Da visuali diverse, l'economista Borghesi e il giurista Montini hanno affrontato il complesso tema dello sviluppo sostenibile, mostrandone senza timori reverenziali luci ed ombre. Ai tradizionali tre pilastri del "tempio dello sviluppo sostenibile" (ambientale, sociale, economico), Borghesi ne ha così aggiunto un quarto, quello finanziario, mentre Montini ha sottolineato la necessità di irrobustire l'edificio con solide fondamenta ecologiche per garantirne una duratura sostenibilità. Entrambi si sono espressi a favore di un imprescindibile ridimensionamento della componente economica, e ancor più di quella finanziaria, attualmente colonna in ascesa libera del tempio dello sviluppo sostenibile che, squilibrando tutta la costruzione, sta seriamente rischiando di farla collassare su se stessa. L'economista ha comunque dichiarato il proprio attaccamento a una prospettiva basata sulla centralità del concetto di sviluppo, distinto da quello di crescita, che valorizzi in ugual misura i quattro pilastri in modo da garantire stabilità all'edificio. Il giurista, invece, pur concordando sulla diffusa commistione tra crescita e sviluppo, ha in parte preso le distanze dal concetto di sviluppo sostenibile, preferendo recuperare la nozione di sostenibilità, che vede la dimensione ecologica come presupposto tanto di quella sociale quanto di quella economica. 

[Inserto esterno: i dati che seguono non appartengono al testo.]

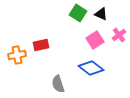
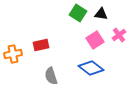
black triangle: rotated 16 degrees counterclockwise
orange cross: moved 4 px left, 1 px up
gray semicircle: moved 7 px left, 8 px up
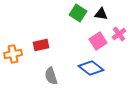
pink cross: moved 1 px up
pink square: moved 3 px right, 1 px down
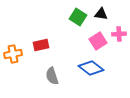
green square: moved 4 px down
pink cross: rotated 32 degrees clockwise
gray semicircle: moved 1 px right
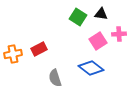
red rectangle: moved 2 px left, 4 px down; rotated 14 degrees counterclockwise
gray semicircle: moved 3 px right, 2 px down
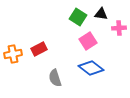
pink cross: moved 6 px up
pink square: moved 10 px left
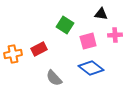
green square: moved 13 px left, 8 px down
pink cross: moved 4 px left, 7 px down
pink square: rotated 18 degrees clockwise
gray semicircle: moved 1 px left; rotated 24 degrees counterclockwise
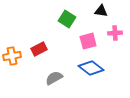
black triangle: moved 3 px up
green square: moved 2 px right, 6 px up
pink cross: moved 2 px up
orange cross: moved 1 px left, 2 px down
gray semicircle: rotated 102 degrees clockwise
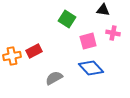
black triangle: moved 2 px right, 1 px up
pink cross: moved 2 px left; rotated 16 degrees clockwise
red rectangle: moved 5 px left, 2 px down
blue diamond: rotated 10 degrees clockwise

Una volta operata tale decostruzione e ricostruzione su nuovi parametri dell'architettura concettuale dell'edificio, i relatori si sono poi calati nel concreto, andando a esaminare la politica dell'Unione Europea in materia di sviluppo sostenibile.

Questa è stata ricostruita e presentata brevemente ma in maniera esaustiva nei suoi capisaldi. In particolare, l'attenzione è stata catalizzata da uno dei più conosciuti strumenti di mercato posti in essere dall'Unione Europea per la lotta al fenomeno del cambiamento climatico: il cosiddetto sistema europeo dello "scambio delle quote di emissione", anche detto dello "scambio dei permessi ad inquinare" (European Union Emission Trading Scheme - EU ETS). L'analisi non si è limitata a un esame dello strumento in sé, ma si è spinta oltre. Entrambi i docenti si sono in questo caso trovati concordi sul seguente (cruciale, ma spesso eluso) punto: se l'EU ETS è uno strumento volto alla riduzione delle emissioni di gas a effetto serra, la verifica della sua efficacia deve necessariamente essere fatta alla luce della rispondenza o meno a tale finalità. I dati elaborati dall'economista e le caratteristiche regolatorie ricostruite dal giurista hanno, in realtà, rivelato un'inidoneità dello strumento, per come attualmente strutturato, a contribuire in maniera sostanziale alla riduzione delle emissioni di gas a effetto serra.

Ma allora, se uno dei principali strumenti dell'Unione Europea nell'ambito dello sviluppo sostenibile non risponde, se non parzialmente, a finalità ambientali e se il concetto stesso di sviluppo sostenibile è per sua natura suscettibile di derive tecnocratiche di stampo economico, quali quelle incarnate dal modello di sviluppo oggi dominante, non possiamo che lasciarci con la provocatoria domanda di apertura del seminario: e se lo sviluppo sostenibile (che andiamo disegnando) fosse insostenibile?